Stored data entries:
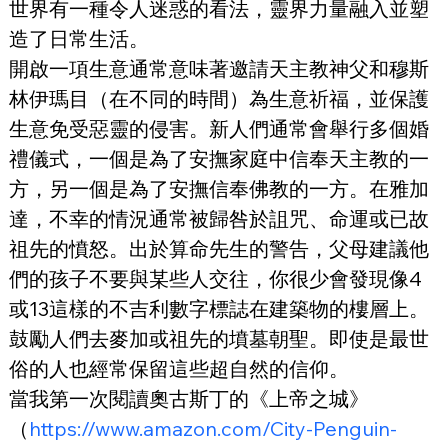
世界有一種令人迷惑的看法，靈界力量融入並塑
造了日常生活。
開啟一項生意通常意味著邀請天主教神父和穆斯
林伊瑪目（在不同的時間）為生意祈福，並保護
生意免受惡靈的侵害。新人們通常會舉行多個婚
禮儀式，一個是為了安撫家庭中信奉天主教的一
方，另一個是為了安撫信奉佛教的一方。在雅加
達，不幸的情況通常被歸咎於詛咒、命運或已故
祖先的憤怒。出於算命先生的警告，父母建議他
們的孩子不要與某些人交往，你很少會發現像4
或13這樣的不吉利數字標誌在建築物的樓層上。
鼓勵人們去麥加或祖先的墳墓朝聖。即使是最世
俗的人也經常保留這些超自然的信仰。
當我第一次閱讀奧古斯丁的《上帝之城》
（
https://www.amazon.com/City-Penguin-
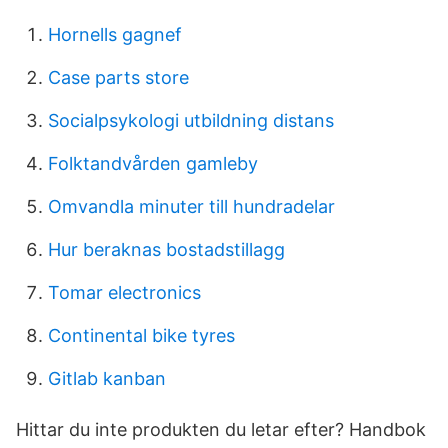
Hornells gagnef
Case parts store
Socialpsykologi utbildning distans
Folktandvården gamleby
Omvandla minuter till hundradelar
Hur beraknas bostadstillagg
Tomar electronics
Continental bike tyres
Gitlab kanban
Hittar du inte produkten du letar efter? Handbok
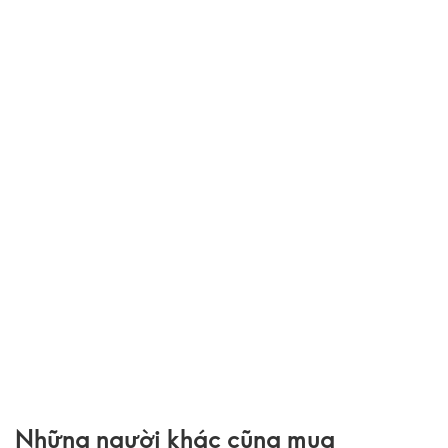
Những người khác cũng mua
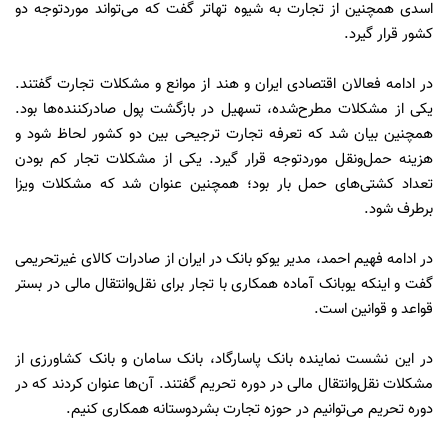
اسدی همچنین از تجارت به شیوه تهاتر گفت که می‌تواند موردتوجه دو
کشور قرار گیرد.
در ادامه فعالان اقتصادی ایران و هند از موانع و مشکلات تجارت گفتند.
یکی از مشکلات مطرح‌شده، تسهیل در بازگشت پول صادرکننده‌ها بود.
همچنین بیان شد که تعرفه تجارت ترجیحی بین دو کشور لحاظ شود و
هزینه حمل‌ونقل موردتوجه قرار گیرد. یکی از مشکلات تجار کم بودن
تعداد کشتی‌های حمل بار بود؛ همچنین عنوان شد که مشکلات ویزا
برطرف شود.
در ادامه فهیم احمد، مدیر یوکو بانک در ایران از صادرات کالای غیرتحریمی
گفت و اینکه یوبانک آماده همکاری با تجار برای نقل‌وانتقال مالی در بستر
قواعد و قوانین است.
در این نشست نماینده بانک پاسارگاد، بانک سامان و بانک کشاورزی از
مشکلات نقل‌وانتقال مالی در دوره تحریم گفتند. آن‌ها عنوان کردند که در
دوره تحریم می‌توانیم در حوزه تجارت بشردوستانه همکاری کنیم.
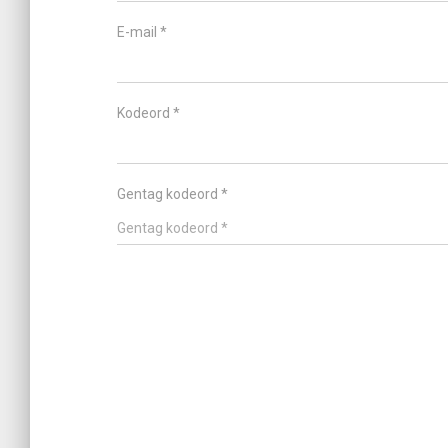
E-mail *
Kodeord *
Gentag kodeord *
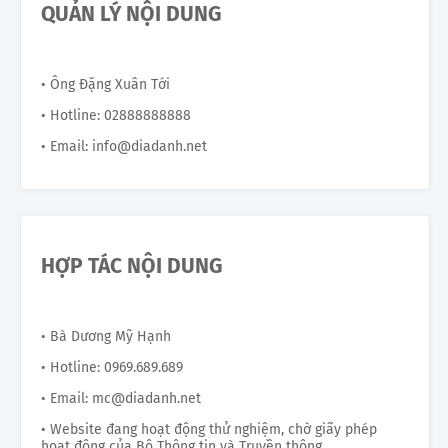
QUẢN LÝ NỘI DUNG
• Ông Đặng Xuân Tới
• Hotline: 02888888888
• Email: info@diadanh.net
HỢP TÁC NỘI DUNG
• Bà Dương Mỹ Hạnh
• Hotline: 0969.689.689
• Email: mc@diadanh.net
• Website đang hoạt động thử nghiệm, chờ giấy phép
hoạt động của Bộ Thông tin và Truyền thông.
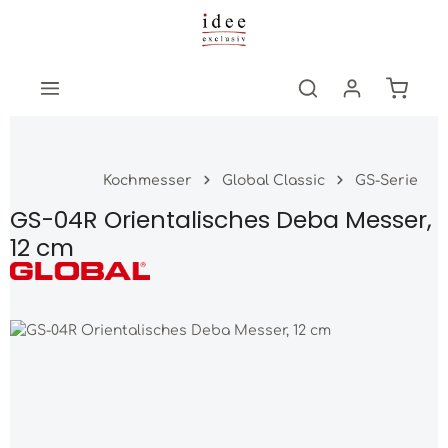
Zum Hauptinhalt springen
Warenk
Kochmesser
Global Classic
GS-Serie
GS-04R Orientalisches Deba Messer,
12 cm
Bildergalerie überspringen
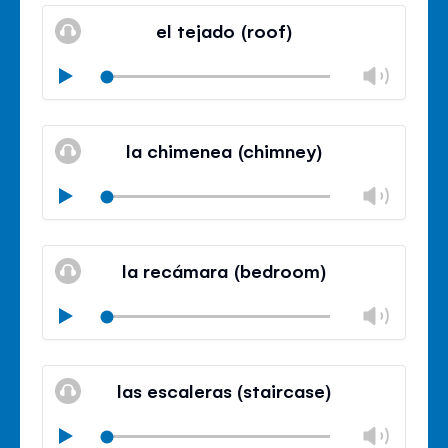
volu
el tejado (roof)
panel
Chan
Play
volu
Mute
Clos
volu
la chimenea (chimney)
panel
Chan
Play
volu
Mute
Clos
volu
la recámara (bedroom)
panel
Chan
Play
volu
Mute
Clos
volu
las escaleras (staircase)
panel
Chan
Play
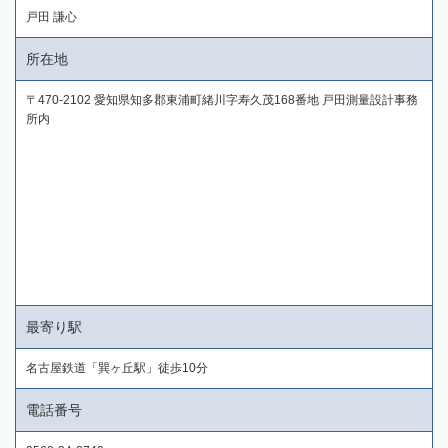
戸田 謙心
所在地
〒470-2102 愛知県知多郡東浦町緒川字寿久茂168番地 戸田測量設計事務
所内
最寄り駅
名古屋鉄道「巽ヶ丘駅」徒歩10分
電話番号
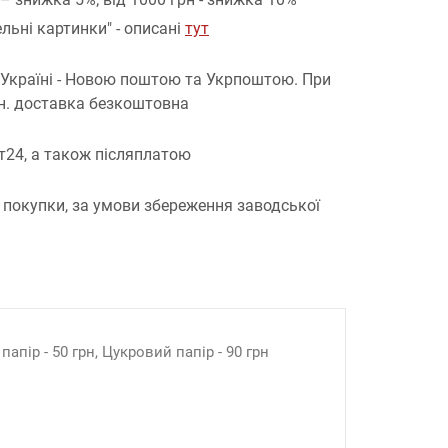
льні картинки" - описані
тут
 Україні - Новою поштою та Укрпоштою.
При
рн. доставка безкоштовна
т24, а також післяплатою
 покупки, за умови збереження заводської
апір - 50 грн, Цукровий папір - 90 грн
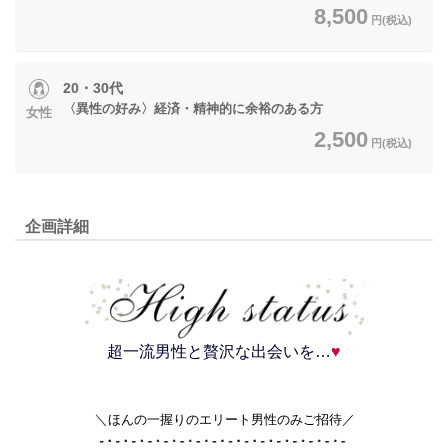
8,500
円(税込)
20・30代
〈異性の好み〉経済・精神的に余裕のある方
女性
2,500
円(税込)
企画詳細
超一流男性と贅沢な出会いを…
♥
＼
ほんの一握りのエリート男性のみご招待／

*Exercise objective:*
Set down a word-for-word copy of the records, dropping any picture.

*Written solution:*
世界有一種令人迷惑的看法，靈界力量融入並塑
造了日常生活。
開啟一項生意通常意味著邀請天主教神父和穆斯
林伊瑪目（在不同的時間）為生意祈福，並保護
生意免受惡靈的侵害。新人們通常會舉行多個婚
禮儀式，一個是為了安撫家庭中信奉天主教的一
方，另一個是為了安撫信奉佛教的一方。在雅加
達，不幸的情況通常被歸咎於詛咒、命運或已故
祖先的憤怒。出於算命先生的警告，父母建議他
們的孩子不要與某些人交往，你很少會發現像4
或13這樣的不吉利數字標誌在建築物的樓層上。
鼓勵人們去麥加或祖先的墳墓朝聖。即使是最世
俗的人也經常保留這些超自然的信仰。
當我第一次閱讀奧古斯丁的《上帝之城》
（
https://www.amazon.com/City-Penguin-
Hornells gagnef
Case parts store
Socialpsykologi utbildning distans
Folktandvården gamleby
Omvandla minuter till hundradelar
Hur beraknas bostadstillagg
Tomar electronics
Continental bike tyres
Gitlab kanban
Hittar du inte produkten du letar efter? Handbok
Những người khác cũng mua
اسدی همچنین از تجارت به شیوه تهاتر گفت که می‌تواند موردتوجه دو
کشور قرار گیرد.
در ادامه فعالان اقتصادی ایران و هند از موانع و مشکلات تجارت گفتند.
یکی از مشکلات مطرح‌شده، تسهیل در بازگشت پول صادرکننده‌ها بود.
همچنین بیان شد که تعرفه تجارت ترجیحی بین دو کشور لحاظ شود و
هزینه حمل‌ونقل موردتوجه قرار گیرد. یکی از مشکلات تجار کم بودن
تعداد کشتی‌های حمل بار بود؛ همچنین عنوان شد که مشکلات ویزا
برطرف شود.
در ادامه فهیم احمد، مدیر یوکو بانک در ایران از صادرات کالای غیرتحریمی
گفت و اینکه یوبانک آماده همکاری با تجار برای نقل‌وانتقال مالی در بستر
قواعد و قوانین است.
در این نشست نماینده بانک پاسارگاد، بانک سامان و بانک کشاورزی از
مشکلات نقل‌وانتقال مالی در دوره تحریم گفتند. آن‌ها عنوان کردند که در
دوره تحریم می‌توانیم در حوزه تجارت بشردوستانه همکاری کنیم.
E-mail *
Kodeord *
Gentag kodeord *
QUẢN LÝ NỘI DUNG
• Ông Đặng Xuân Tới
• Hotline: 02888888888
• Email: info@diadanh.net
HỢP TÁC NỘI DUNG
• Bà Dương Mỹ Hạnh
• Hotline: 0969.689.689
• Email: mc@diadanh.net
• Website đang hoạt động thử nghiệm, chờ giấy phép
hoạt động của Bộ Thông tin và Truyền thông.
Zum Hauptinhalt springen
Warenk
Kochmesser
Global Classic
GS-Serie
GS-04R Orientalisches Deba Messer,
12 cm
Bildergalerie überspringen
volu
el tejado (roof)
panel
Chan
Play
volu
Mute
Clos
volu
la chimenea (chimney)
panel
Chan
Play
volu
Mute
Clos
volu
la recámara (bedroom)
panel
Chan
Play
volu
Mute
Clos
volu
las escaleras (staircase)
panel
Chan
Play
戸田 謙心
所在地
〒470-2102 愛知県知多郡東浦町緒川字寿久茂168番地 戸田測量設計事務
所内
最寄り駅
名古屋鉄道「巽ヶ丘駅」徒歩10分
電話番号
льні картинки" - описані
тут
 Україні - Новою поштою та Укрпоштою.
При
рн. доставка безкоштовна
т24, а також післяплатою
 покупки, за умови збереження заводської
апір - 50 грн, Цукровий папір - 90 грн
8,500
円(税込)
20・30代
〈異性の好み〉経済・精神的に余裕のある方
女性
2,500
円(税込)
企画詳細
超一流男性と贅沢な出会いを…
♥
＼
ほんの一握りのエリート男性のみご招待／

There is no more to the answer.